→ ACTION ITEM
Exactly as written, please set down all of the entries again, with no pictures.

→ EXCERPTED DATA
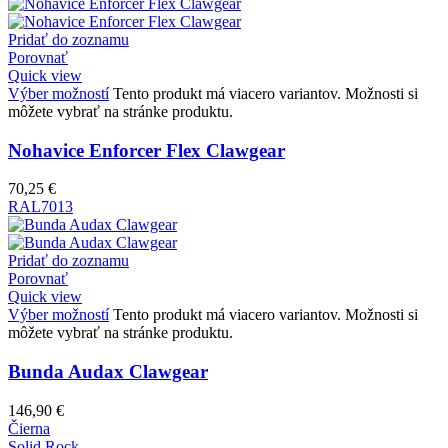
Pridať do zoznamu
Porovnať
Quick view
Výber možností
Tento produkt má viacero variantov. Možnosti si
môžete vybrať na stránke produktu.
Nohavice Enforcer Flex Clawgear
70,25
€
RAL7013
Pridať do zoznamu
Porovnať
Quick view
Výber možností
Tento produkt má viacero variantov. Možnosti si
môžete vybrať na stránke produktu.
Bunda Audax Clawgear
146,90
€
Čierna
Solid Rock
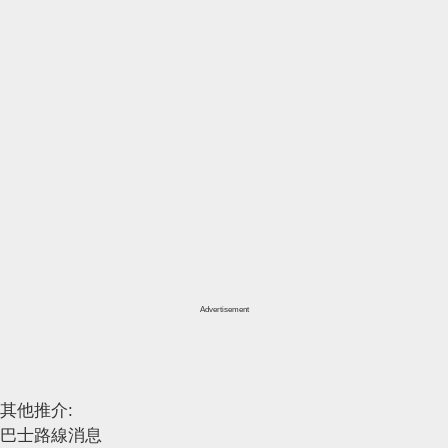
Advertisement
其他推介:
巴士路線消息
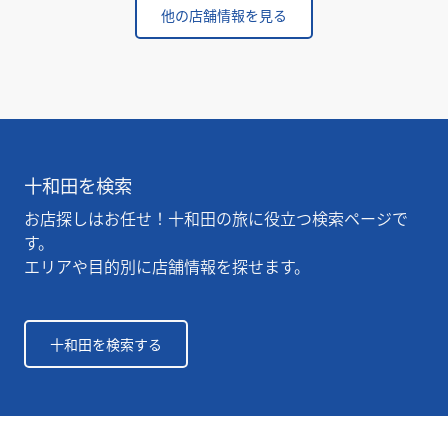
他の店舗情報を見る
十和田を検索
お店探しはお任せ！十和田の旅に役立つ検索ページで
す。
エリアや目的別に店舗情報を探せます。
十和田を検索する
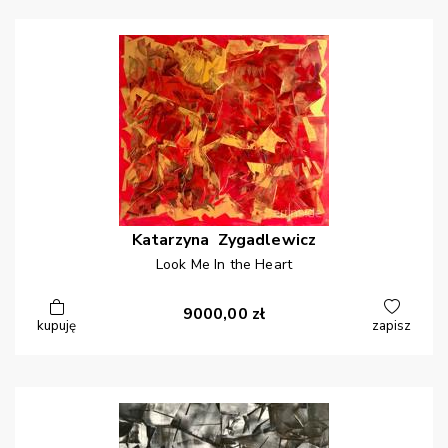
Katarzyna
Zygadlewicz
Look Me In the Heart
9000,00
zł
kupuję
zapisz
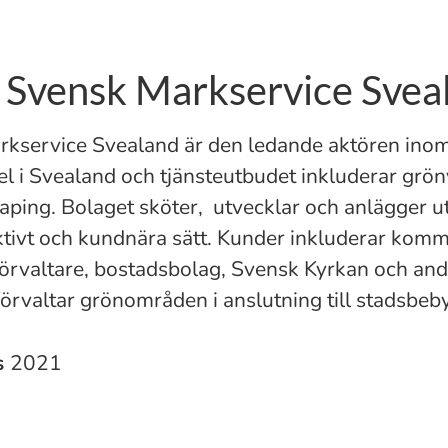
Svensk Markservice Svea
kservice Svealand är den ledande aktören ino
l i Svealand och tjänsteutbudet inkluderar grön
aping. Bolaget sköter, utvecklar och anlägger u
ektivt och kundnära sätt. Kunder inkluderar kom
förvaltare, bostadsbolag, Svensk Kyrkan och an
 förvaltar grönområden i anslutning till stadsbeb
s
2021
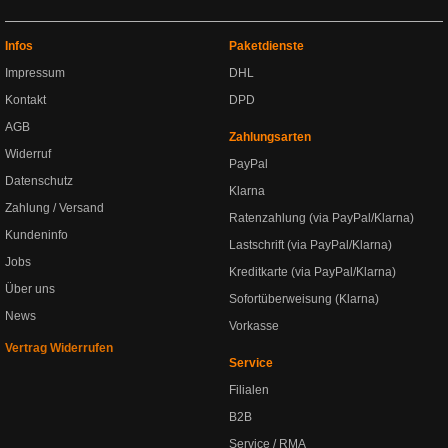
Infos
Paketdienste
Impressum
DHL
Kontakt
DPD
AGB
Zahlungsarten
Widerruf
PayPal
Datenschutz
Klarna
Zahlung / Versand
Ratenzahlung (via PayPal/Klarna)
Kundeninfo
Lastschrift (via PayPal/Klarna)
Jobs
Kreditkarte (via PayPal/Klarna)
Über uns
Sofortüberweisung (Klarna)
News
Vorkasse
Vertrag Widerrufen
Service
Filialen
B2B
Service / RMA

→ EXERCISE SOLUTION
Pridať do zoznamu
Porovnať
Quick view
Výber možností
Tento produkt má viacero variantov. Možnosti si
môžete vybrať na stránke produktu.
Nohavice Enforcer Flex Clawgear
70,25
€
RAL7013
Pridať do zoznamu
Porovnať
Quick view
Výber možností
Tento produkt má viacero variantov. Možnosti si
môžete vybrať na stránke produktu.
Bunda Audax Clawgear
146,90
€
Čierna
Solid Rock
Advertisement
其他推介:
巴士路線消息
他の店舗情報を見る
十和田を検索
お店探しはお任せ！十和田の旅に役立つ検索ページで
す。
エリアや目的別に店舗情報を探せます。
十和田を検索する
Katarzyna
Zygadlewicz
Look Me In the Heart
9000,00
zł
kupuję
zapisz
Svensk Markservice Svea
kservice Svealand är den ledande aktören ino
l i Svealand och tjänsteutbudet inkluderar grön
aping. Bolaget sköter, utvecklar och anlägger u
ektivt och kundnära sätt. Kunder inkluderar kom
förvaltare, bostadsbolag, Svensk Kyrkan och an
 förvaltar grönområden i anslutning till stadsbeb
s
2021
Infos
Paketdienste
Impressum
DHL
Kontakt
DPD
AGB
Zahlungsarten
Widerruf
PayPal
Datenschutz
Klarna
Zahlung / Versand
Ratenzahlung (via PayPal/Klarna)
Kundeninfo
Lastschrift (via PayPal/Klarna)
Jobs
Kreditkarte (via PayPal/Klarna)
Über uns
Sofortüberweisung (Klarna)
News
Vorkasse
Vertrag Widerrufen
Service
Filialen
B2B
Service / RMA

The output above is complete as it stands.